What is the difference anyway between leaving everything & getting to feel pain alone & being with the people around you whom you loved, & getting to feel pain alone, still?


Now, don't be silly. You know you are thinking like a kid again, Zairul. Sigh. But never in my life have I ever feel that I have been purely love by someone. Never in my life have I ever feel special like how I made someone or at least, a number of them, my special one. You know, looking at the kids playing around at the foot of the block, made me smile sometimes. They are very lucky to have that childhood life like how every kid supposed to get. For I know only one, at least, who have a childhood moment which have been in one huge disruption caused by a few heartless human beings.

At times, when I had that flashback playing through my mind, whenever I see that young innocent kid, aged five through that familiar place, where he got touched in a manner where it can kill your heart & mind. I have that huge pity for that young kid. He does not have a good childhood life. Having fishes & other harmless creatures as his friends. Getting bullied so badly in school, at home or anywhere else. Not getting to feel that beautiful love from his own mother & father. For more than two goddamn years, he struggled, he tried many ways to be strong, he kept everything that had happened to him, to himself.

Such a young age, I just cannot believe those things they did can kill him mentally. I know he has never hold grudges on them, but seeing them now, made him have that huge impact of the pain from the past. He will be afraid & at times shed tears. It is a huge challenge to let something so heavy go, especially when it has caused you too much corruption in mind & heart. " How can you ever forget that heavy feeling even when they are around me? ", he asked. How do I know & understand all his pain? Well, that young kid, was me.

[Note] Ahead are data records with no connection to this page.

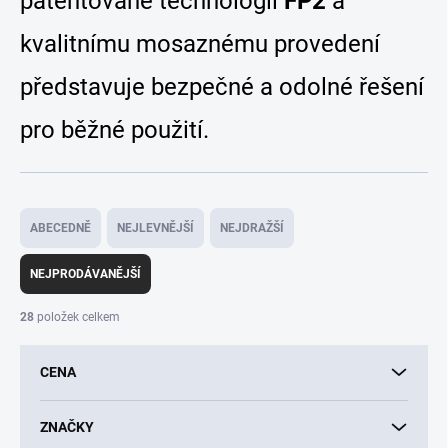
patentované technologii
FP2
a
kvalitnímu mosaznému provedení
představuje bezpečné a odolné řešení
pro běžné použití.
Ř
a
ABECEDNĚ
NEJLEVNĚJŠÍ
NEJDRAŽŠÍ
z
e
NEJPRODÁVANĚJŠÍ
n
í
28
položek celkem
p
r
CENA
o
d
u
ZNAČKY
k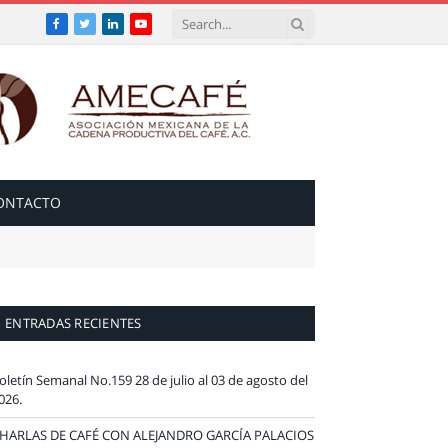
Facebook
Twitter
LinkedIn
YouTube
ONTACTO
ENTRADAS RECIENTES
oletín Semanal No.159 28 de julio al 03 de agosto del
026.
HARLAS DE CAFÉ CON ALEJANDRO GARCÍA PALACIOS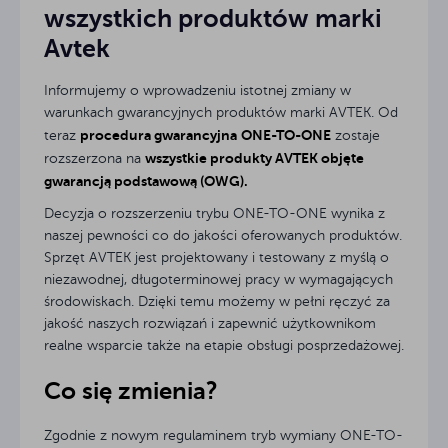
wszystkich produktów marki
Avtek
Informujemy o wprowadzeniu istotnej zmiany w
warunkach gwarancyjnych produktów marki AVTEK. Od
procedura gwarancyjna
ONE-TO-ONE
teraz
zostaje
wszystkie produkty AVTEK objęte
rozszerzona na
gwarancją podstawową (OWG).
Decyzja o rozszerzeniu trybu ONE-TO-ONE wynika z
naszej pewności co do jakości oferowanych produktów.
Sprzęt AVTEK jest projektowany i testowany z myślą o
niezawodnej, długoterminowej pracy w wymagających
środowiskach. Dzięki temu możemy w pełni ręczyć za
jakość naszych rozwiązań i zapewnić użytkownikom
realne wsparcie także na etapie obsługi posprzedażowej.
Co się zmienia?
Zgodnie z nowym regulaminem tryb wymiany ONE-TO-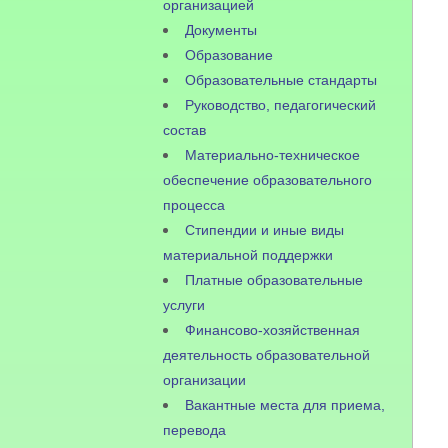
организацией
Документы
Образование
Образовательные стандарты
Руководство, педагогический
состав
Материально-техническое
обеспечение образовательного
процесса
Стипендии и иные виды
материальной поддержки
Платные образовательные
услуги
Финансово-хозяйственная
деятельность образовательной
организации
Вакантные места для приема,
перевода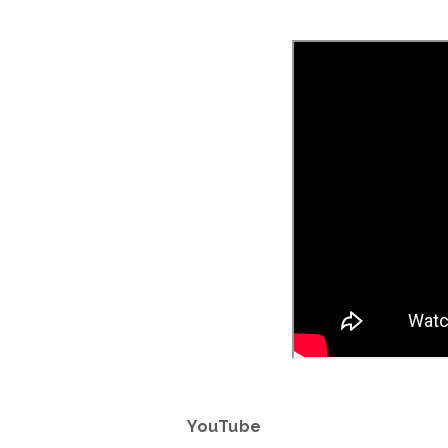
YouTube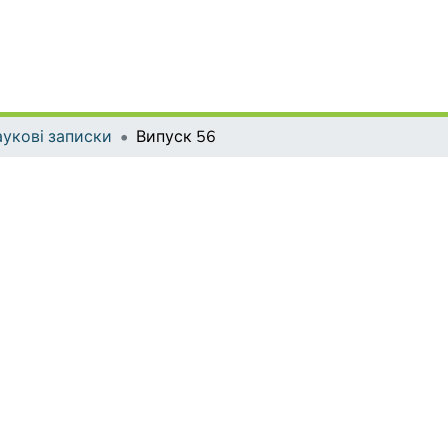
укові записки
Випуск 56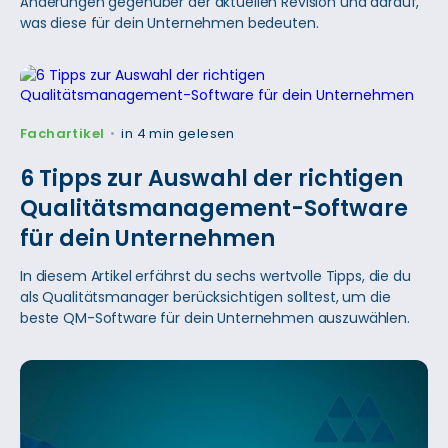
Änderungen gegenüber der aktuellen Revision und darauf,
was diese für dein Unternehmen bedeuten.
Fachartikel
in 4 min gelesen
•
6 Tipps zur Auswahl der richtigen
Qualitätsmanagement-Software
für dein Unternehmen
In diesem Artikel erfährst du sechs wertvolle Tipps, die du
als Qualitätsmanager berücksichtigen solltest, um die
beste QM-Software für dein Unternehmen auszuwählen.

But it is fine. Just as long as I will not see them at sight or somebody mentioning their name. I will be fine. Though after I left that hideous place, the misery continued... Violence hit me hard every time a mistake or not, have I done. From a step father so cruel. Who am I to bother about him anymore since I am no longer living with him? Twelve years & seven months have I gone through pain. Oh why should I bother? Why am I being so sensitive? Well, looked back through my life, I will not be this way if the shits from my past would not happen. That does not mean I'm living life with regrets, no.

At least I know, that I am kind to others & my goal in life is to make the ones I loved, or not smile before I closed my very eyes. Quite impossible huh? Well, to me.. Or to some people in this world, we say nothing is impossible. Have a good night.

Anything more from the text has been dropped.